I am very good at putting off going food shopping. This has forced me to develop the ability to whip up meals for two from the contents of the ever dwindling cupboard. The previous night I had made Jack Monroe’s goulash (a stock cupboard lovers dream – try it) so I made these falafel to use up the leftover wraps and salad. The best thing about these is that they use up a lot of cupboard ingredients and usually don’t require a trip to the shops. I did however pick up some coriander on the way to work because for some reason I just can’t grow it. Even if I buy a healthy plant it’s dead within a week. If anyone has any tips on this please let me know…
This served the two of us but could easily serve 4 with a few more trimmings. I have a history of chucking in pretty much anything from the cupboard to make falafel so here’s what got chucked in this week:
One tin of chickpeas
Squeeze tomato purée (this helps it to stick together without egg, keeping it vegan)
A decent shake of cumin
About a tsp bouillon powder
Bunch of coriander chopped finely, stalks an’ all
Tbsp flour (I used wholemeal plain flour because that’s what I keep in the cupboard)

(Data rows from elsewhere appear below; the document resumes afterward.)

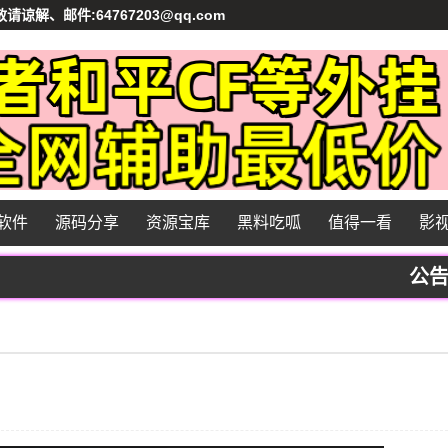
、邮件:64767203@qq.com
软件
源码分享
资源宝库
黑料吃呱
值得一看
影
公告：本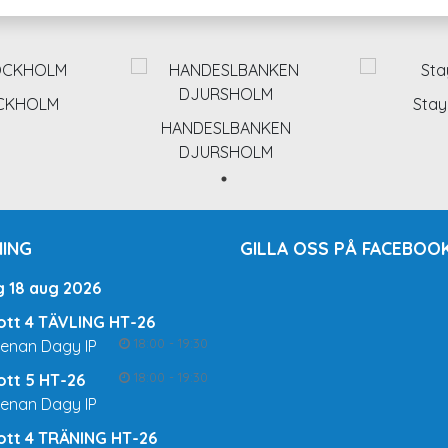
OCKHOLM
Stay
HANDESLBANKEN
DJURSHOLM
ING
GILLA OSS PÅ FACEBOOK
g 18 aug 2026
rott 4 TÄVLING HT-26
18:00 - 19:30
renan Dagy IP
18:00 - 19:30
rott 5 HT-26
renan Dagy IP
rott 4 TRÄNING HT-26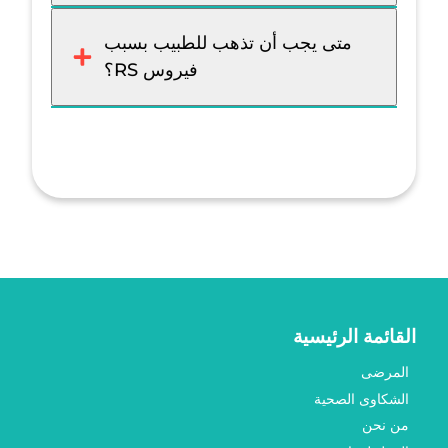
متى يجب أن تذهب للطبيب بسبب
فيروس RS؟
القائمة الرئيسية
المرضى
الشكاوى الصحية
من نحن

About 2 tbsp oil to cook them in
Sweat the onion with the cumin in a medium pan. I don’t use oil to cook onion, just a splash of water if it starts to stick. When the onions are translucent and soft, drain and rinse a tin of chickpeas and tip into the pan. Add all the remaining ingredients apart from the flour and mix to combine. Turn off the heat and use a potato masher to squish the mixture together. Keep mashing until about 3/4 of the chickpeas are mush. It’s nice to keep a bit of texture in the falafel. It’s also nice to not have to wash up a food processor so everybody wins here. Stir the flour into the ever stiffening mixture.
Heat up a little oil in a shallow pan. Scoop out small handfuls of falafel, roll into a ball and place into the oil. You don’t want the oil so hot that it sizzles or the outside will burn before the inside heats up. This batch will make 8 – 9 decent sized falafel so you may need to cook them in two batches. Once the falafel are in the oil do not be tempted to move them. They will be stuck and you will prove to all the naysayers that veggie food always falls apart and we must fight the haters. When you see the golden colour creeping up around the edges you can grab them with a pair of tongs and turn them over. Keep the temperature on medium and turn them regularly until they are golden all over. Don’t worry too much if they’re a little over – this is veggie food after all, nothing bad will happen.
I served these with with seeded wraps, grated carrot, za’atar mixed with water to make a dressing, gem lettuce and avocado. The whole thing took me about 45 minutes from start to finish including washing up and dancing in the kitchen. A speedier cook could do it in 20 but that sounds like too much hard work.